Not really. I heard Burt and Mike speek at Airventure in 2004. Burt breifly mentioned one of their prototype aircraft built for NASA. It was a very high altitude plane, and required a pressure suit for the pilot. The NASA team to support the "spacesuit" was larger than the Scaled team who designed, built, and supported the aircraft.
And while others here are bashing Scaled for simply repeating what NASA did back in the 60's I have a few words to say:
1) I don't see anyone else making real progress getting the public into space. NASA won't take you suborbital for 200K. Sure, only the rich can afford it now, but it is progress, and it is supposed to get cheaper.
2) Rutan does innovate: Carefree Reentry was never done before - in fact, the X-15 crashed because it reentered with improper attitude.
3) Scaled is making significant progress in a short time. Yes, they are on the shoulders of giants, but did you expect them to start with a moon shot or what?
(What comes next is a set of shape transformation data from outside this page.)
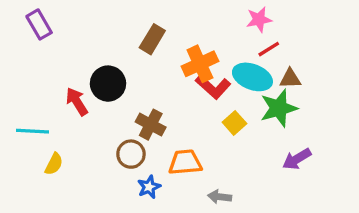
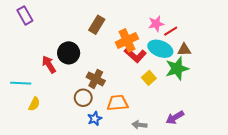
pink star: (259, 20) -> (156, 24), moved
purple arrow: (297, 159) -> (175, 118), moved

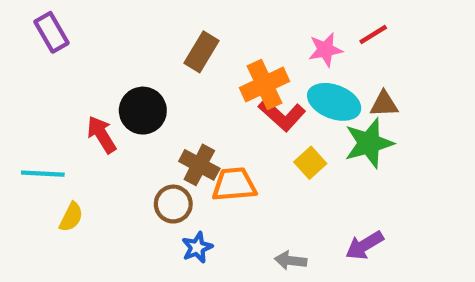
red line: (171, 31) -> (373, 34), moved
orange trapezoid: (118, 103) -> (234, 184), moved

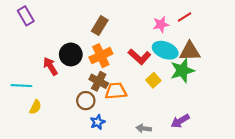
orange cross: (265, 84) -> (101, 56), moved
brown triangle: (384, 104) -> (190, 51), size x1.5

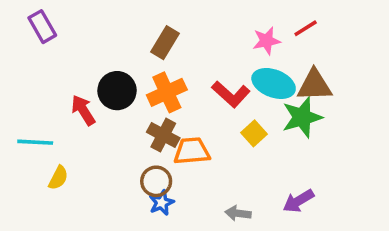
brown circle: (86, 101) -> (156, 181), moved

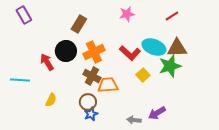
pink star: (266, 41) -> (127, 14), moved
brown rectangle: (165, 43) -> (79, 24), moved
yellow semicircle: (58, 178) -> (51, 100), moved
purple arrow: (298, 201) -> (157, 113), moved

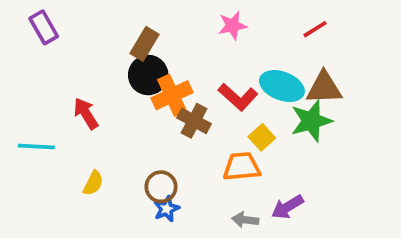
black circle: (66, 51) -> (148, 75), moved
brown cross: (92, 76) -> (194, 121), moved
orange trapezoid: (108, 85) -> (242, 167), moved

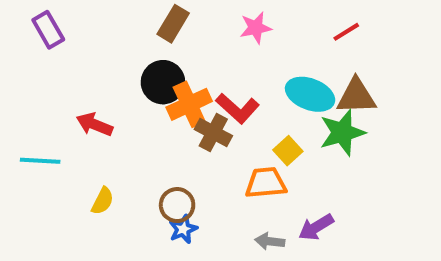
brown rectangle: (144, 44) -> (173, 24), moved
red L-shape: (238, 97) -> (237, 108), moved
red arrow: (86, 114) -> (94, 124), turned -36

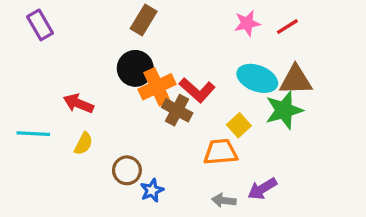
pink star: (256, 28) -> (247, 23), moved
yellow semicircle: (103, 201) -> (83, 144), moved
brown circle: (177, 205) -> (127, 170), moved

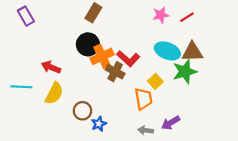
yellow semicircle: (83, 144) -> (54, 93), size x1.5
orange trapezoid: (221, 152) -> (143, 99), turned 85

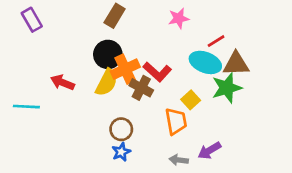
pink star: (161, 15) -> (179, 18), moved
red line: (187, 17) -> (216, 41), moved
yellow semicircle: (54, 93) -> (107, 82), moved
brown circle: (82, 111) -> (121, 129), moved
4) If I ever get to space in my lifetime, even briefly, it's more likely to be in a vehicle designed by Scaled Composites than NASA. NASA can't afford it the way they operate.
5) When did NASA ever express any intention of taking ordinary people into space for fun? Oh right, never.
I still respect the research that NASA does, but someone has to put that to practical use and that's where they fall down.